Problem to work on
Reproduce only what runs from the line containing "Χρηματοκιβώτια" to the line containing "Dwuczęściowe bez rozpórki" in the records below, inclusive. Keep it exact, and keep the pictures out.

Extracted page text data

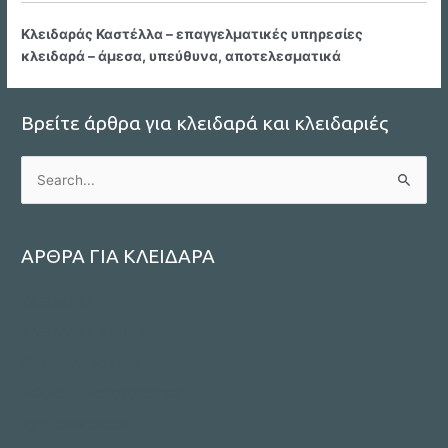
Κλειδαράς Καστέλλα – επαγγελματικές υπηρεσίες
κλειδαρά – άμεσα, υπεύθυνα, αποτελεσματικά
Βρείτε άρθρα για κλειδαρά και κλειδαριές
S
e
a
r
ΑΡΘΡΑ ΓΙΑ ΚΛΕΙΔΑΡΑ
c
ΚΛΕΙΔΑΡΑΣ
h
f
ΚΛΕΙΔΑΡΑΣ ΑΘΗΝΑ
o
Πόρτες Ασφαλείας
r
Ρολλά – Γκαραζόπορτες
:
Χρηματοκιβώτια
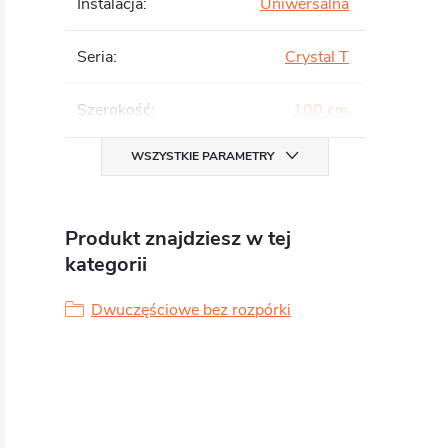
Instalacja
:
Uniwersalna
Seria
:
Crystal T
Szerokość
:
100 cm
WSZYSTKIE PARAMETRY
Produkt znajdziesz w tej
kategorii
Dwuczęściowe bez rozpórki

--

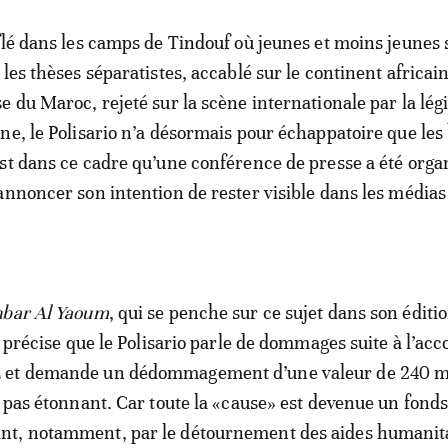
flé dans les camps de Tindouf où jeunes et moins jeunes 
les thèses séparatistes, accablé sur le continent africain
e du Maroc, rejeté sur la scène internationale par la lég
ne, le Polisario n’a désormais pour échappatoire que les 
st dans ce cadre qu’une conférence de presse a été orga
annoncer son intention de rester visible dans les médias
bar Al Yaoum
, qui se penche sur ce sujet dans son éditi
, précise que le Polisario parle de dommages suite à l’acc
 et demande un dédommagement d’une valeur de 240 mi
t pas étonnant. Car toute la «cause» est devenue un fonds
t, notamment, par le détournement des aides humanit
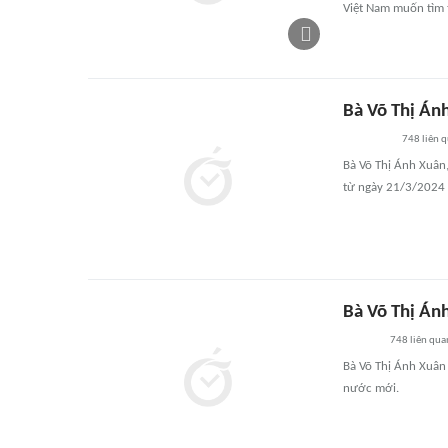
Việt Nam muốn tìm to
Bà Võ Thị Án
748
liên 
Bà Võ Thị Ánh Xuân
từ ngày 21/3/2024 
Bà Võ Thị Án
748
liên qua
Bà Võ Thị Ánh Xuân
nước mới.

Answer
Χρηματοκιβώτια
Instalacja
:
Uniwersalna
Seria
:
Crystal T
Szerokość
:
100 cm
WSZYSTKIE PARAMETRY
Produkt znajdziesz w tej
kategorii
Dwuczęściowe bez rozpórki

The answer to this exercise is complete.